Danièle Huillet, Jean-Marie Straub: Cineastas,
de Pedro Costa

Danièle Huillet, Jean-Marie Starub: cineastes, França, 1999


Nada mais chato, a priori, do que um documentário sobre arte e artistas. Das duas uma: ou veremos uma asséptica reavaliação da trajetória destes artistas (que até pode ser informativa, mas geralmente é muito menos interessante do que ver a arte deles em si), ou teremos uma entrevista na qual o entrevistador invariavelmente tenta levantar a bola para cortadas pré-programadas do seu objeto. Em ambos os casos, em bom português, um saco.

Pois é preciso reavaliar toda esta posição a partir do filmaço que Pedro Costa nos apresenta. E é importante que se frise isso: por mais fascinantes que sejam seus dois objetos de reportagem escolhidos, é o talento e o olhar astuto de Costa que fazem deste um filme superior. Não raro assistimos a documentários banais sobre grandes figuras, aos quais se segue o comentário indefectível: "o retratado é tão interessante que nem é importante analisar o filme". Pois bem, a partir deste filme, não mais se pode aceitar tal (já bastante discutível) argumento. Objeto é uma coisa, realização cinematográfica sobre ele é outra.

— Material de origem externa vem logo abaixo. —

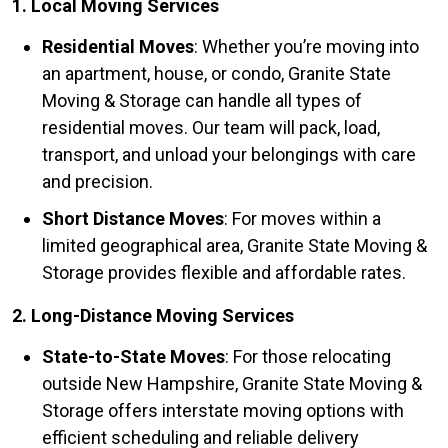
1. Local Moving Services
Residential Moves
: Whether you’re moving into
an apartment, house, or condo, Granite State
Moving & Storage can handle all types of
residential moves. Our team will pack, load,
transport, and unload your belongings with care
and precision.
Short Distance Moves
: For moves within a
limited geographical area, Granite State Moving &
Storage provides flexible and affordable rates.
2. Long-Distance Moving Services
State-to-State Moves
: For those relocating
outside New Hampshire, Granite State Moving &
Storage offers interstate moving options with
efficient scheduling and reliable delivery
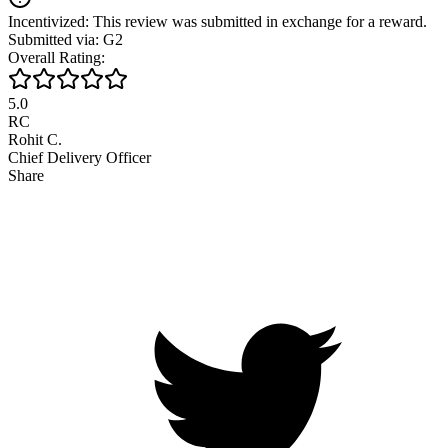
Incentivized: This review was submitted in exchange for a reward.
Submitted via: G2
Overall Rating:
5.0
RC
Rohit C.
Chief Delivery Officer
Share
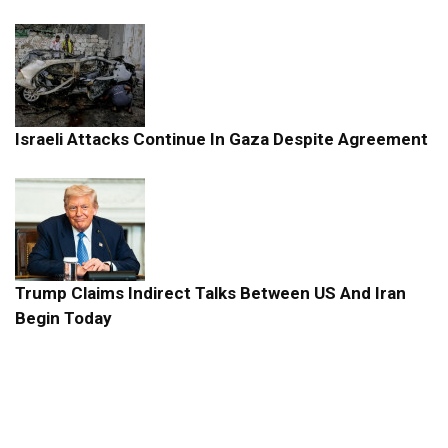
Israeli Attacks Continue In Gaza Despite Agreement
Trump Claims Indirect Talks Between US And Iran
Begin Today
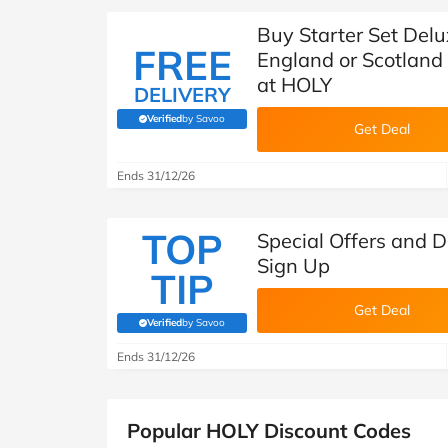
Buy Starter Set Delu
FREE
England or Scotland
at HOLY
DELIVERY
Verified
by Savoo
(verified by Savoo deals team)
Get Deal
Ends 31/12/26
TOP
Special Offers and 
Sign Up
TIP
Get Deal
Verified
by Savoo
(verified by Savoo deals team)
Ends 31/12/26
Popular HOLY Discount Codes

Seria fácil para Pedro Costa pegar cenas dos vários filmes do casal Huillet/Straub e colocá-los para comentar, ou chamar "especialistas" para fazê-lo, ou ainda correr atrás de uma pesquisa de pessoas e imagens que contextualizem quem são estes artistas. Mas ele é muito mais inteligente e sutil do que isso. Primeiro, a grande idéia: pegar os artistas no seu processo criativo. Sendo seu objeto não apenas uma dupla de diretores, mas um casal, a escolha funciona ainda mais. Segunda opção certeira: não ir à filmagem, e sim à moviola acompanhar o processo de montagem. Muito mais quieto, silencioso, racional e pessoal, é neste momento que as relações dos dois com a arte do cinema, e entre si, vêm à tona mais claramente.

Finalmente, o golpe de mestre final: o formato visual e narrativo de compor este retrato. Costa posiciona sua câmera numa posição contemplativa, parada, no fundo da sala da moviola. De um lado, a porta de saída, de outro a moviola em si. Huillet é quem trabalha na máquina, Straub vagueia pelo espaço enquanto eles trocam idéias. E ali ficamos, parados. O documentarista não faz perguntas, não sugere pesquisas. Só registra um processo (com eventuais closes no que se vê na tela da moviola para entendermos do que eles falam). Mas, este "só" revela-se um mundo, por causa das figuras em cena: o histrionismo, as citações cinematográficas e as teorias de Straub, o pragmatismo, a falta de paciência e o feeling do tempo da montagem de Huillet passam a dominar a cena. Vamos entrando naquela relação amorosa/profissional/artística de anos, e logo parece que conhecemos aquelas pessoas há muito tempo. Pedro Costa consegue nos colocar dentro desta sala de montagem, assim como ele já havia nos colocado "no quarto de Vanda" em outro filme seu.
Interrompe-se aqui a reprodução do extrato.